▸ **Work required**: Pull out all lines from the listing below in which the word "Lewis" appears.

────

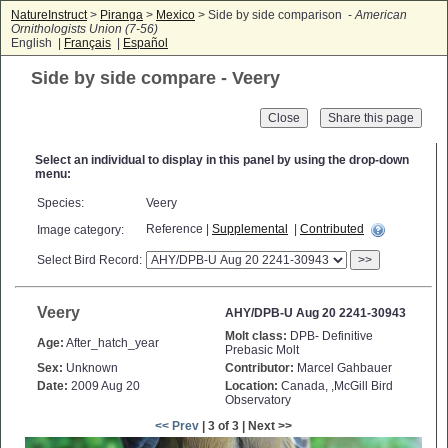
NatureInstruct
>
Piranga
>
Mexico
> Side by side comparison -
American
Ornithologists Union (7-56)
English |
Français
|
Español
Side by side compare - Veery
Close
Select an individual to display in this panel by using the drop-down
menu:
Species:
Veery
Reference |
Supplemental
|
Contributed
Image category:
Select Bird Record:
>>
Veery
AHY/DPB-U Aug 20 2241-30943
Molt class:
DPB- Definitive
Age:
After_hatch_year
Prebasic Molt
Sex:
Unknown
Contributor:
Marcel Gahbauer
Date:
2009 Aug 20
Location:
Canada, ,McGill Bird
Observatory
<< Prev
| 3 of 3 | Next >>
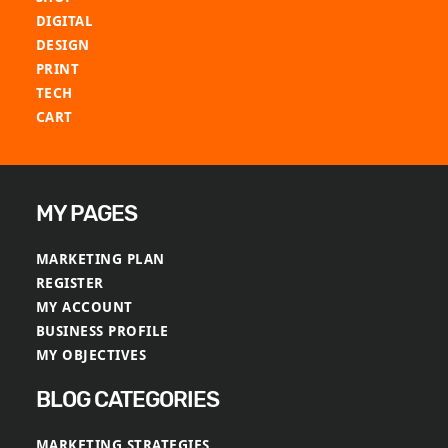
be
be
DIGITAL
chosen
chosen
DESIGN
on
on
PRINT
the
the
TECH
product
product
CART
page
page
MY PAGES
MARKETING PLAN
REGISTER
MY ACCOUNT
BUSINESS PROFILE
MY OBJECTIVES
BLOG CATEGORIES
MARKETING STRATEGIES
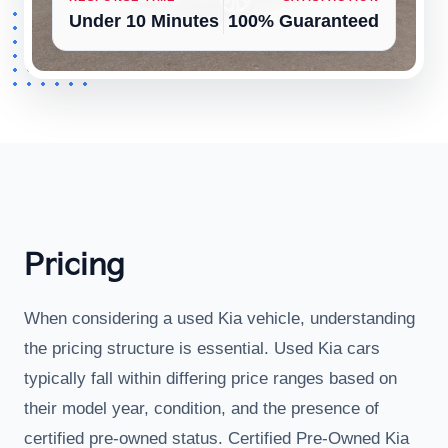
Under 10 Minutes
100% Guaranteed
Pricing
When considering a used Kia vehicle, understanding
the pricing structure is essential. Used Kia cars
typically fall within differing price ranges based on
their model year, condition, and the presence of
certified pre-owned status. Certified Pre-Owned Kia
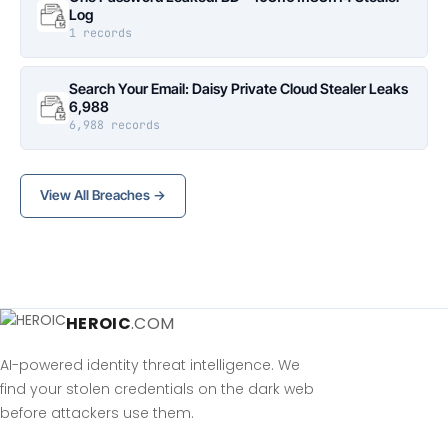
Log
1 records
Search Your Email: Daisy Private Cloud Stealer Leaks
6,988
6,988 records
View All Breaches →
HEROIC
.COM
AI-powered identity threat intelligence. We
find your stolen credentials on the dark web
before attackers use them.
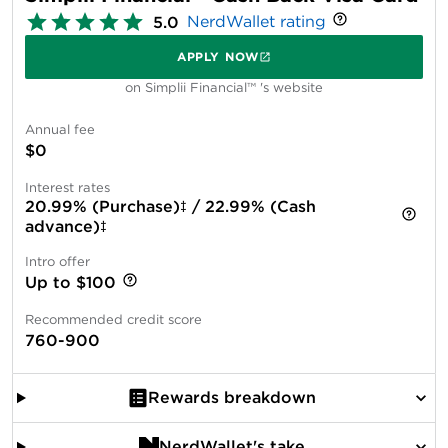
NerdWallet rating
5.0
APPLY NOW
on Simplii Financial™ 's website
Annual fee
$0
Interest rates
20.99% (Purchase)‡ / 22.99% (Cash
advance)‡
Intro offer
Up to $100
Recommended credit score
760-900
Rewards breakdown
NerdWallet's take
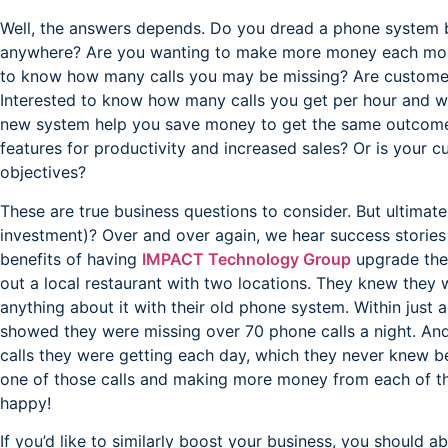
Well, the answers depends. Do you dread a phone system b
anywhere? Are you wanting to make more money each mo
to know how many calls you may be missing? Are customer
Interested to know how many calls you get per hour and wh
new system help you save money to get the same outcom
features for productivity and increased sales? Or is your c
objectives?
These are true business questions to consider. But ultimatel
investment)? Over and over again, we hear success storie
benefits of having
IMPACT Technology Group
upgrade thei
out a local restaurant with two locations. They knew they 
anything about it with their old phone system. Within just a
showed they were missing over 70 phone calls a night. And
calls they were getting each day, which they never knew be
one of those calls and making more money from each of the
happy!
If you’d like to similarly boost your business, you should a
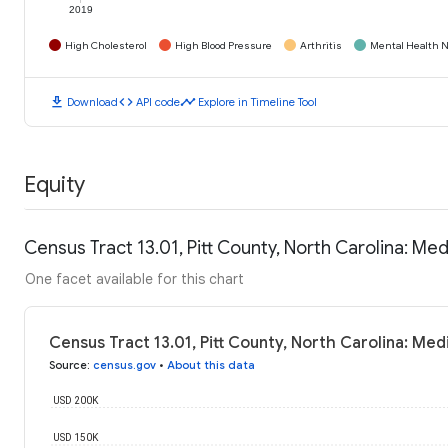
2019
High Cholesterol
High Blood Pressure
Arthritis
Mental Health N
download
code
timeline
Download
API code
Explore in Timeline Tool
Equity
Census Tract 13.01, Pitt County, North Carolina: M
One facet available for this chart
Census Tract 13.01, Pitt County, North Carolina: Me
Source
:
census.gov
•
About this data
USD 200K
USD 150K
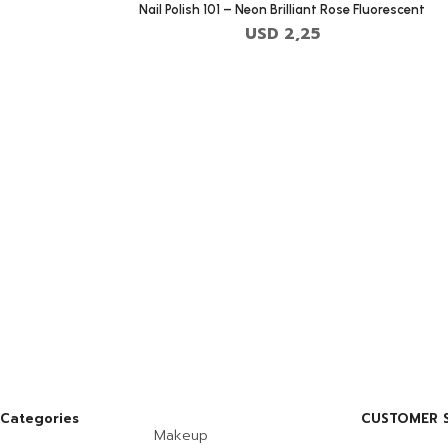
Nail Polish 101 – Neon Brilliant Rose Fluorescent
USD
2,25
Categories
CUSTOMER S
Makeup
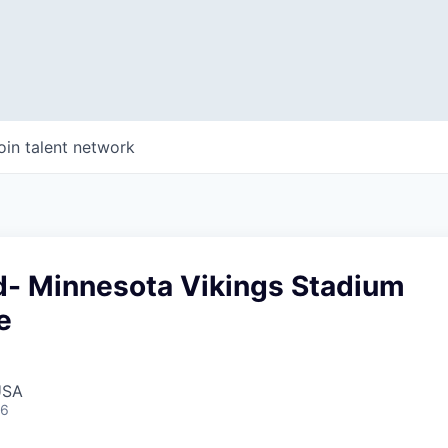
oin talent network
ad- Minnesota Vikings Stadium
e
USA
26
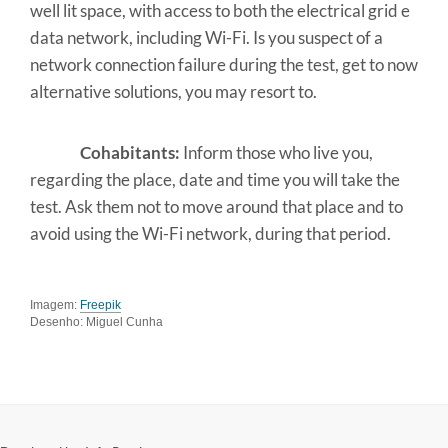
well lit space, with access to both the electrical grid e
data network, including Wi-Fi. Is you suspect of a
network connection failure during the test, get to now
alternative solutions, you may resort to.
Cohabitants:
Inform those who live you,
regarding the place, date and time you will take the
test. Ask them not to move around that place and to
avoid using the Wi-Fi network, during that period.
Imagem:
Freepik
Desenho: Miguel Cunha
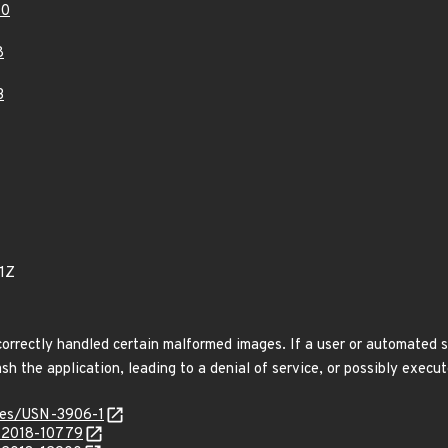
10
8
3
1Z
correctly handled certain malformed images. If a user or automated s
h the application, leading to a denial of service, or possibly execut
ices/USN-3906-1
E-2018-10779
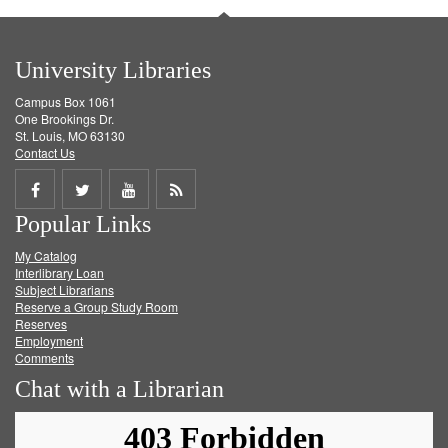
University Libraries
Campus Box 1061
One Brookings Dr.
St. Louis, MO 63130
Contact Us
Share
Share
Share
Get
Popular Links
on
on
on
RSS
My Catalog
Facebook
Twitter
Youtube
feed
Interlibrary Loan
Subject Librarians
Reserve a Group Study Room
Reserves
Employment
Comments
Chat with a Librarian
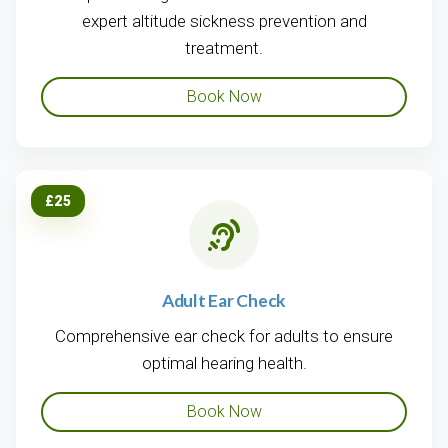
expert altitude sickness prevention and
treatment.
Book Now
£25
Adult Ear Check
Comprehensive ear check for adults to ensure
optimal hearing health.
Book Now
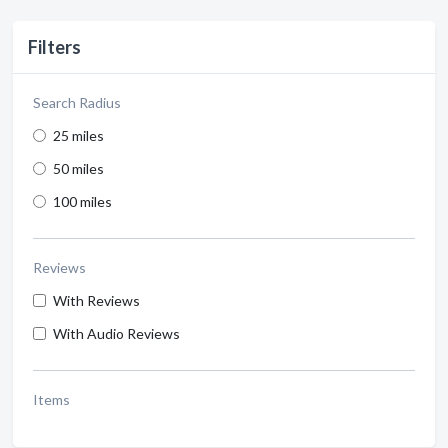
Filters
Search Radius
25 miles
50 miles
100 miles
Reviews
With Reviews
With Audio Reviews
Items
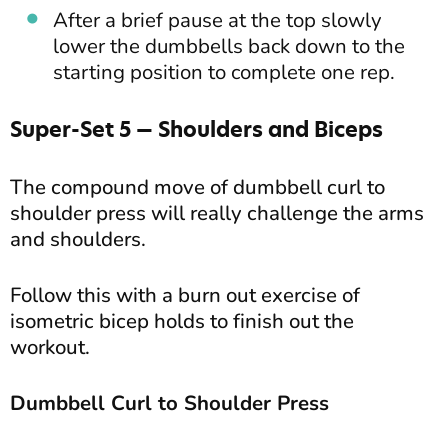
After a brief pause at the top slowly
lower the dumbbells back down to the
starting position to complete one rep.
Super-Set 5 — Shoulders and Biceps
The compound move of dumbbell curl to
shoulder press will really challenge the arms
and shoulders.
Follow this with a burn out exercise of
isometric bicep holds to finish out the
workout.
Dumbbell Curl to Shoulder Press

────

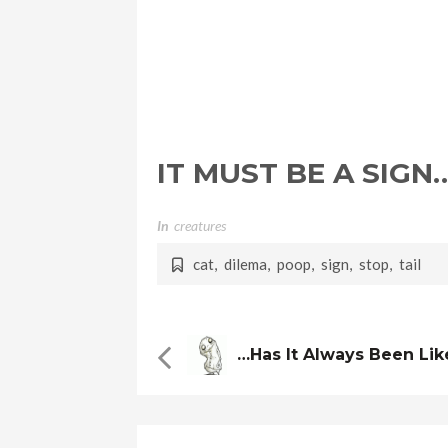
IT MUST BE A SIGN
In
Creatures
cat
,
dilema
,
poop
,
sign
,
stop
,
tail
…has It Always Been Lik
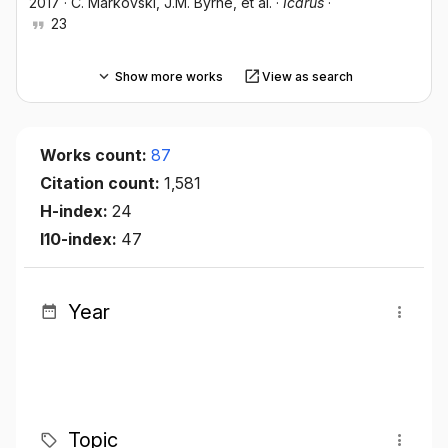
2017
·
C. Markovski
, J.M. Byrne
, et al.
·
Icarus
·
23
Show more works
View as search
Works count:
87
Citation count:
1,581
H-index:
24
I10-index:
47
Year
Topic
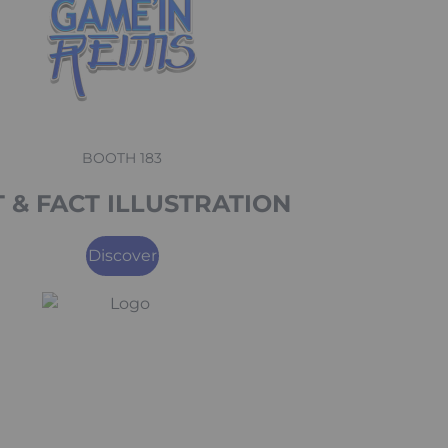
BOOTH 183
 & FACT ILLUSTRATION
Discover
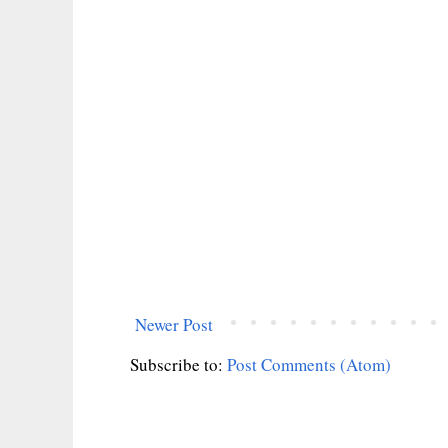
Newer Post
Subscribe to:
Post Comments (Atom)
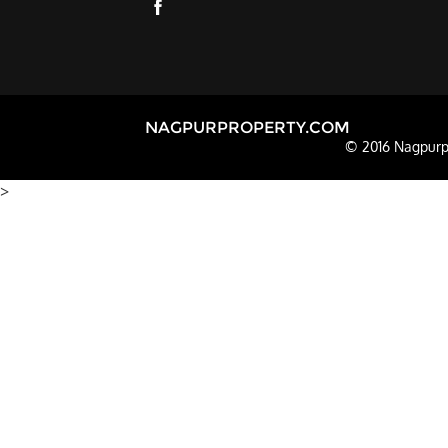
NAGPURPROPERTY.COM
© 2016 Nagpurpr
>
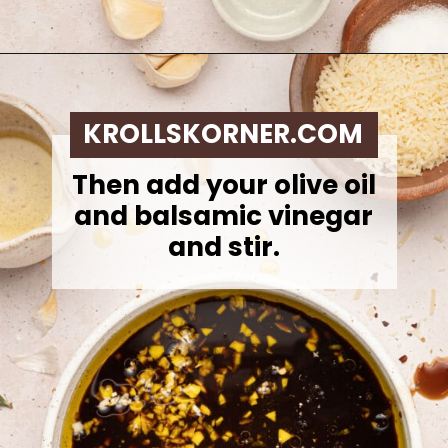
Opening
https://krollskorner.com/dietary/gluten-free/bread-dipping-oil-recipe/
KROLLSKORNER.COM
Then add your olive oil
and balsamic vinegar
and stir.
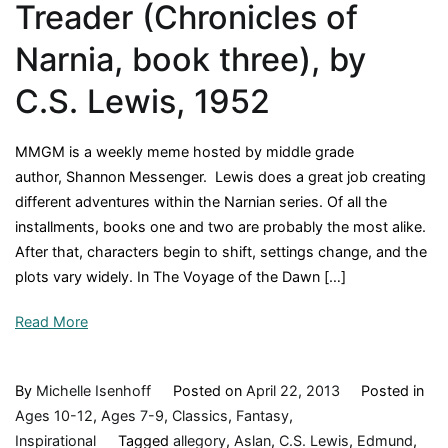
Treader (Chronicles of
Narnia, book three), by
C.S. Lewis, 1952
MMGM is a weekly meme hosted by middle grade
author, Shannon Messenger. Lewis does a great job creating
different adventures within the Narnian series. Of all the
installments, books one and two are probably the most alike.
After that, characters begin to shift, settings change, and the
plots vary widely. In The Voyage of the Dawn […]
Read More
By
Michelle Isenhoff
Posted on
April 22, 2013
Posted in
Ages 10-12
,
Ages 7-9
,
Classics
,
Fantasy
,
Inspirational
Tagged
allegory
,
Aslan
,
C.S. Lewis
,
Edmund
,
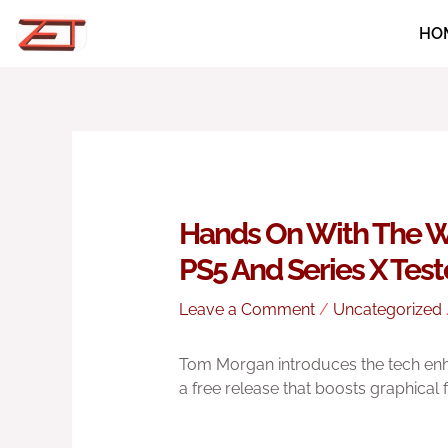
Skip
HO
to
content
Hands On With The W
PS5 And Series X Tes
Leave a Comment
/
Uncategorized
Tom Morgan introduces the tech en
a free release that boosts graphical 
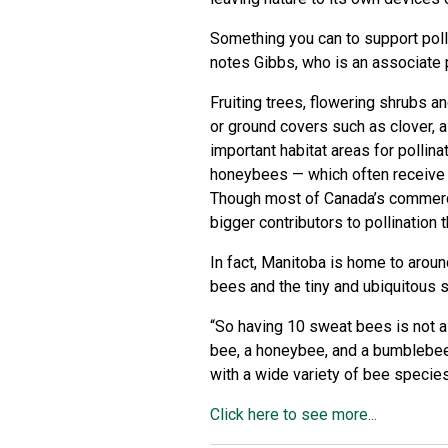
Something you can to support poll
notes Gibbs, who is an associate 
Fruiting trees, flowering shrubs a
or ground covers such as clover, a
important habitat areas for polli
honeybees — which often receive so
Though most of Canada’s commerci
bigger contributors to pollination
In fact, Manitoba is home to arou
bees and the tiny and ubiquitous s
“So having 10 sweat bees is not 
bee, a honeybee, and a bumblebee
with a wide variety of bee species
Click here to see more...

────

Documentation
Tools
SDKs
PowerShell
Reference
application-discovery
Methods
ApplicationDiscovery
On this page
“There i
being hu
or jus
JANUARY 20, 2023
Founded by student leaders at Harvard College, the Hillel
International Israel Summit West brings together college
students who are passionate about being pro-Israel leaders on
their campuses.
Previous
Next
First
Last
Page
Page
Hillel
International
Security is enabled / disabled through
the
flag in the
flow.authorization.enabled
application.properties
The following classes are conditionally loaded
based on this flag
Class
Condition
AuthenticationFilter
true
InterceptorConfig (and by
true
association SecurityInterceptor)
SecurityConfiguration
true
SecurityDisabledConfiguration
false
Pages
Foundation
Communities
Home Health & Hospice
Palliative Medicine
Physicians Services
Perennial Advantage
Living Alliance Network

────

▸ **Result of this task**:
C.S. Lewis, 1952
author, Shannon Messenger. Lewis does a great job creating
C.S. Lewis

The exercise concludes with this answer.